Since my earlier blogs it has come out that the liquidator is indeed “dealing in” Carillion’s contracts and this is very important for the unsecured creditors who have supplied and remained unpaid in those contracts.

The key point is that the liquidator has not repudiated the contracts, and declared them null and void, which was within their gift. The contracts still exist and for a number of reasons: vital public contracts, complex contracts with many parties involved, Carillion just one member of a consortium and so on.

One creditor has been contacted by a company that purports to have bought out one of Carillion’s contracts from the liquidator and considers the creditor obliged to supply under that contract, even if they remain unpaid under a different contract with Carillion. This gives leverage to the creditor.
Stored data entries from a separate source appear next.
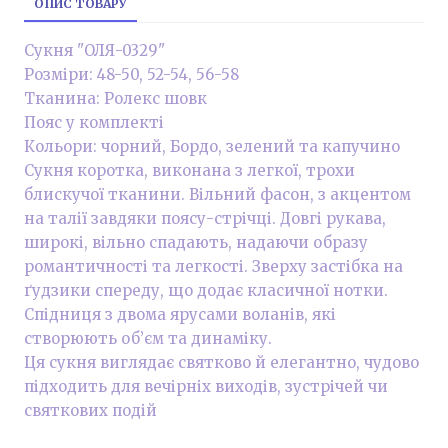
ОПИС ТОВАРУ
Сукня "ОЛЯ-0329"
Розміри: 48-50, 52-54, 56-58
Тканина: Ролекс шовк
Пояс у комплекті
Кольори: чорний, Бордо, зелений та капучино
Сукня коротка, виконана з легкої, трохи
блискучої тканини. Вільний фасон, з акцентом
на талії завдяки поясу-стрічці. Довгі рукава,
широкі, вільно спадають, надаючи образу
романтичності та легкості. Зверху застібка на
ґудзики спереду, що додає класичної нотки.
Спідниця з двома ярусами воланів, які
створюють об’єм та динаміку.
Ця сукня виглядає святково й елегантно, чудово
підходить для вечірніх виходів, зустрічей чи
святкових подій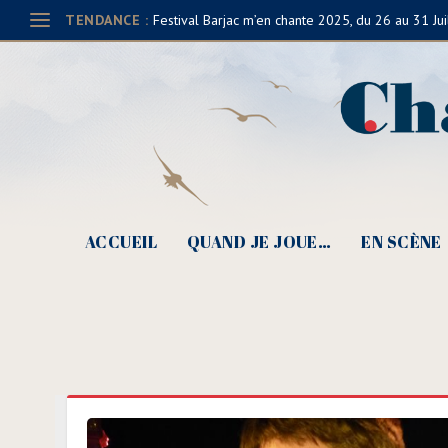
TENDANCE :
Festival Barjac m’en chante 2025, du 26 au 31 Jui
ACCUEIL
QUAND JE JOUE…
EN SCÈNE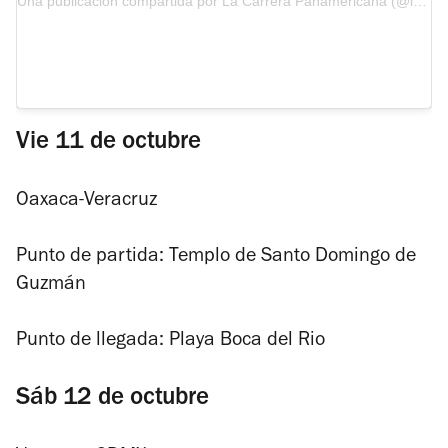
Una publicación compartida por La Carrera Panamericana (@lacarrerapanamericana)
Vie 11 de octubre
Oaxaca-Veracruz
Punto de partida: Templo de Santo Domingo de
Guzmán
Punto de llegada: Playa Boca del Rio
Sáb 12 de octubre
Sauce for the goose is sauce for the gander: if the contracts still exist then the creditors should be paid for what they supplied. It cannot be the case that other contracts parties can draw benefits from the same contract while the Carillion creditors get stiffed.

That is the case they should bring against the liquidator now – to stop the dealing – or retroactively to get the liquidator’s actions reversed (and damages paid).

The other point is that creditors may have supplied physical goods or installations into projects that have now been handed over and are being operated or lived in, with all sorts of agents, freeholders, leaseholders benefiting.

The creditor still owns those physical goods or installations, whether they are girders or bricks, air conditioning, fire doors or whatever. They need to contact the respective agents, freeholders, leaseholders or whomever and give them 30 days to pay for the items, or else the creditor will make arrangements – at the other parties’ expense – to repossess what belongs to them.